What the operator does to every message

  1. 01Read and understand. The operator reads each incoming message — including attachments and quoted threads — and works out the intent rather than matching keywords.
  2. 02Classify and prioritise. It tags the message by type and urgency against your taxonomy, separating the genuinely time-sensitive from the routine and the noise.
  3. 03Resolve the routine. For known request types it drafts a reply from your approved templates and knowledge base, sending automatically only within the authority you grant.
  4. 04Route the rest. Anything needing a person is assigned to the right owner or queue with a short summary and suggested next step, so they start informed.
  5. 05Surface and log. It flags urgent and sensitive items for immediate attention and writes every classification, reply, and routing decision to an append-only log.
04The stack

How AIMOCS keeps it contained

The reasoning core is version-pinned so triage and tone stay consistent across releases. The mailbox, CRM, ticketing, and knowledge base sit behind a uniform gateway with scoped, rate-limited credentials; the operator never holds raw credentials, every read, draft, send, and routing action is logged, and it runs in a contained environment. Memory holds your taxonomy, routing map, reply templates, and escalation rules; an append-only log records what it did with each message and why — so a manager can audit the triage, not just trust it.

Prompt-injection is treated as a real threat: content arriving in email is data, not instructions, and the operator’s authority comes only from your signed rules — not from anything a sender writes.

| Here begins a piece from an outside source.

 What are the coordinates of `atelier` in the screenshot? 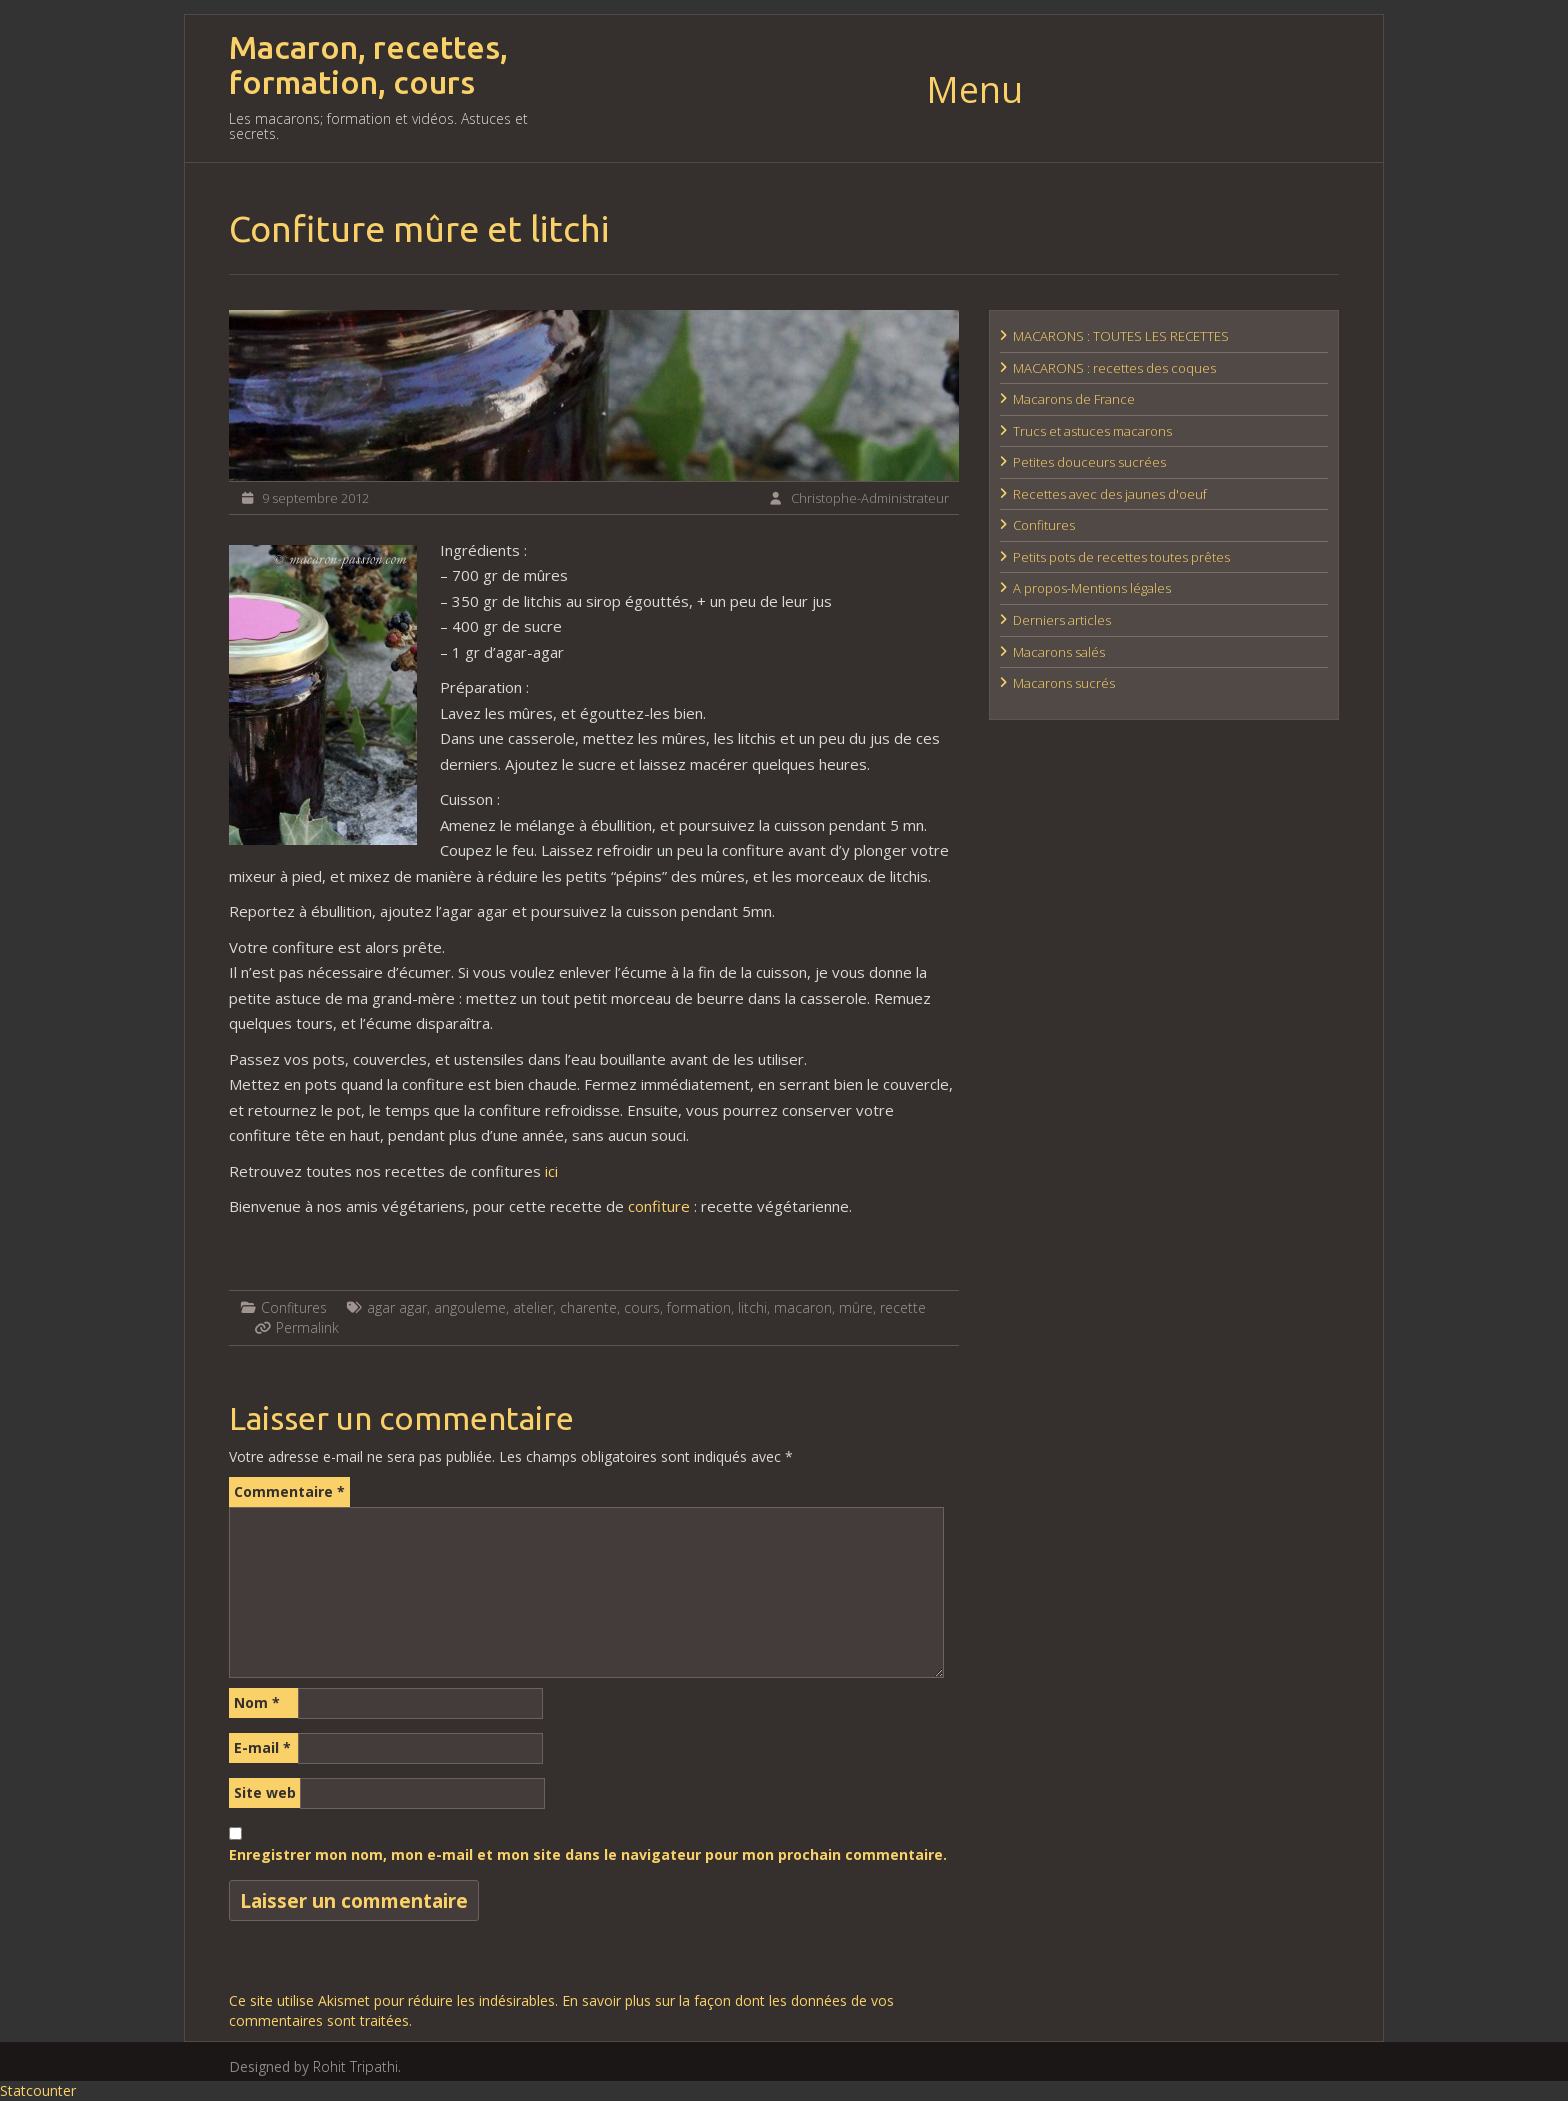 It's located at (533, 1307).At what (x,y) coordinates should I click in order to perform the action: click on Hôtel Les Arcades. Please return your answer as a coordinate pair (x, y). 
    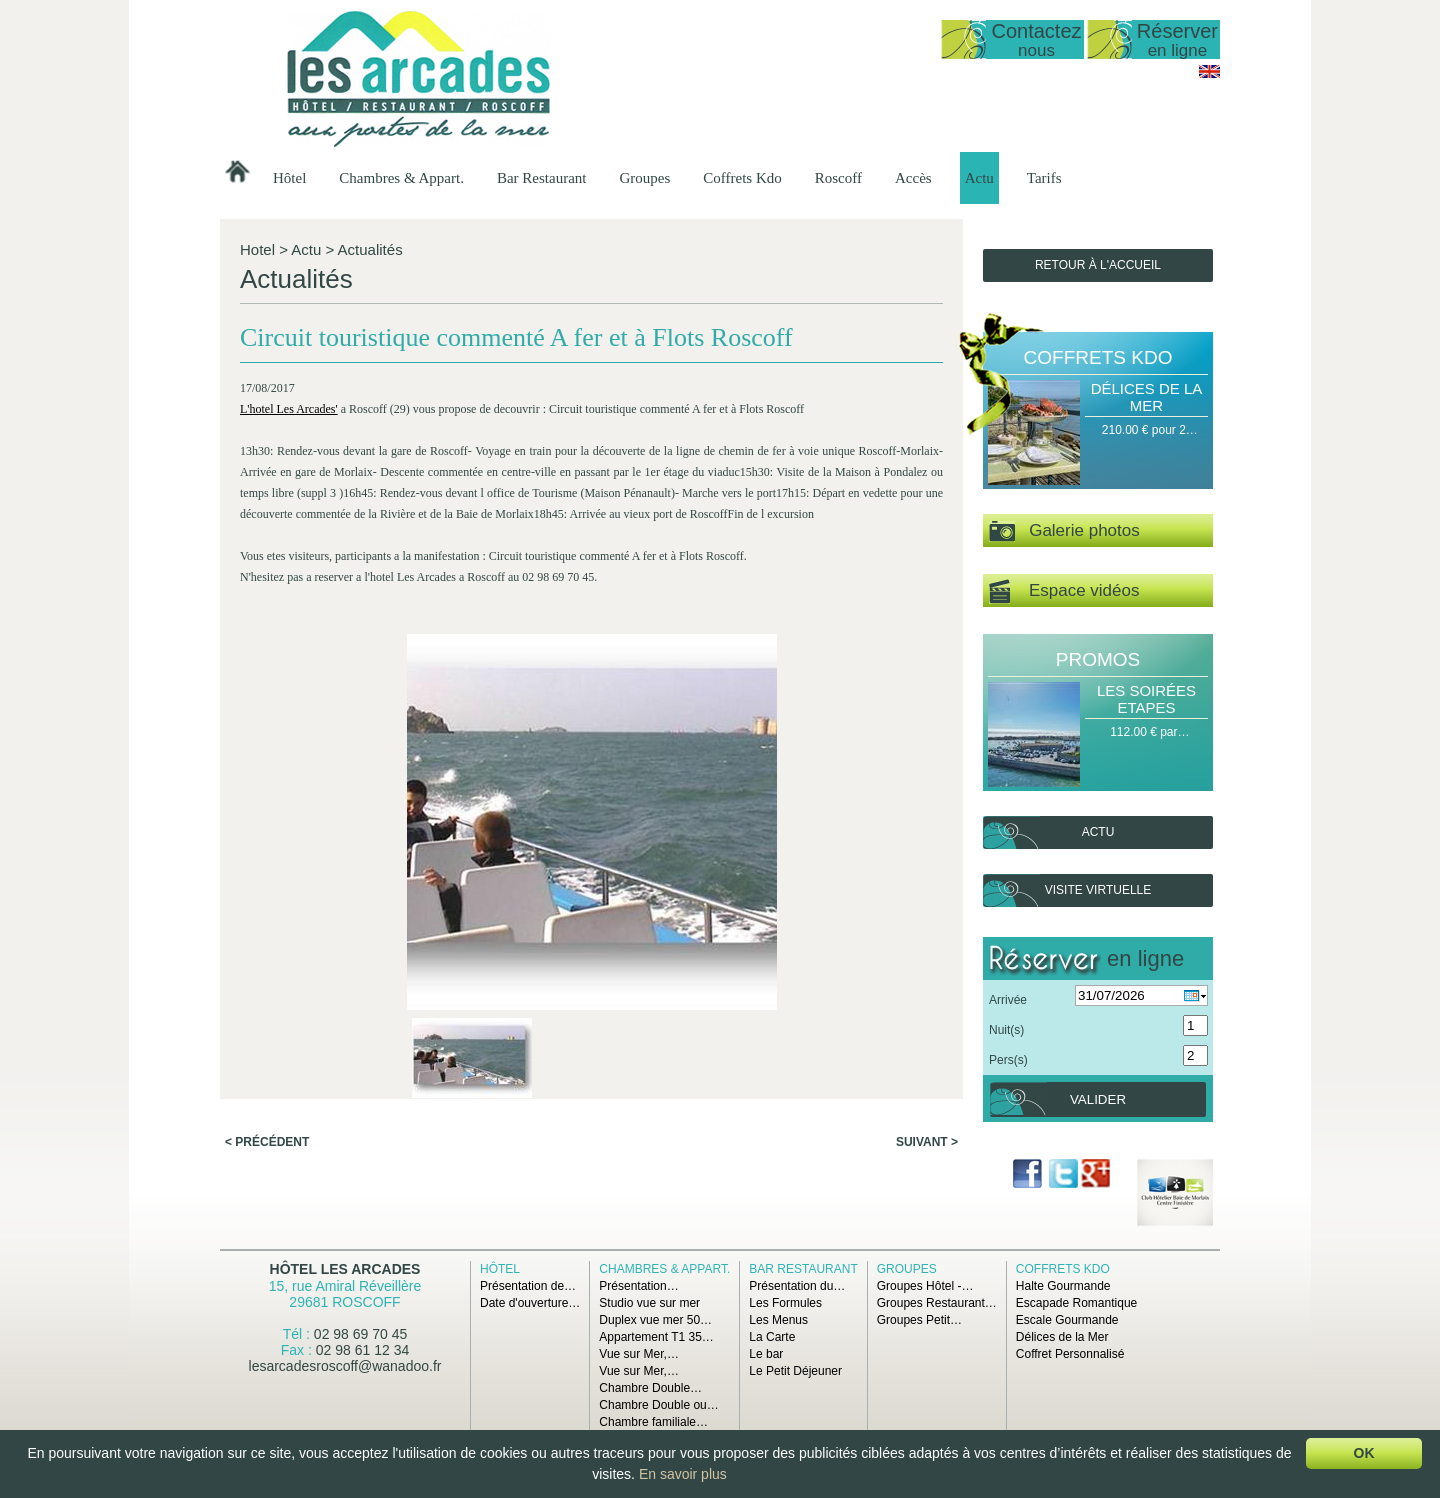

For Saudi and GCC deployments it handles Arabic and English correspondence in the same flow, with memory and logs hosted in-region by default.

05The boundary

What the operator never sends alone

The operator handles the routine and hands up the rest. Anything sensitive — complaints, legal matters, escalations, anything outside the request types you approved — is routed to a person, never auto-answered. You define the authority bar before launch: which replies it may send autonomously, which it may only draft for review, and which it must escalate untouched. As you watch its accuracy you can widen the autonomous set with confidence rather than guesswork.

Questions
  • Does it send replies automatically or just draft them?

    Both, by your rules. For approved routine request types it can send within the authority bar you sign off; for everything else it drafts a reply for human review or routes the message to the right owner. You decide where the line sits.

  • How does it decide what is urgent?

    It reads intent and classifies each message against your taxonomy for type and urgency, separating time-sensitive items from routine traffic and noise, and surfaces the urgent ones immediately rather than leaving them in chronological order.

  • Can a malicious email trick it into doing something?

    We treat prompt-injection as a real threat. Content in an email is handled as data, not instructions; the operator’s authority comes only from your signed rules. It runs in a contained environment with scoped credentials and a full audit log.

  • Does it work with our existing inbox and helpdesk?

    Yes. The mailbox, CRM, ticketing, and knowledge base sit behind the operator’s tool gateway, mapped during setup. Common targets include Gmail, Outlook, and standard helpdesk platforms.

  • Can it handle Arabic and English in the same inbox?

    It triages and replies in both languages within one flow, so a mixed-language inbox does not need a separate process, with memory and logs hosted in-region for Saudi and GCC deployments.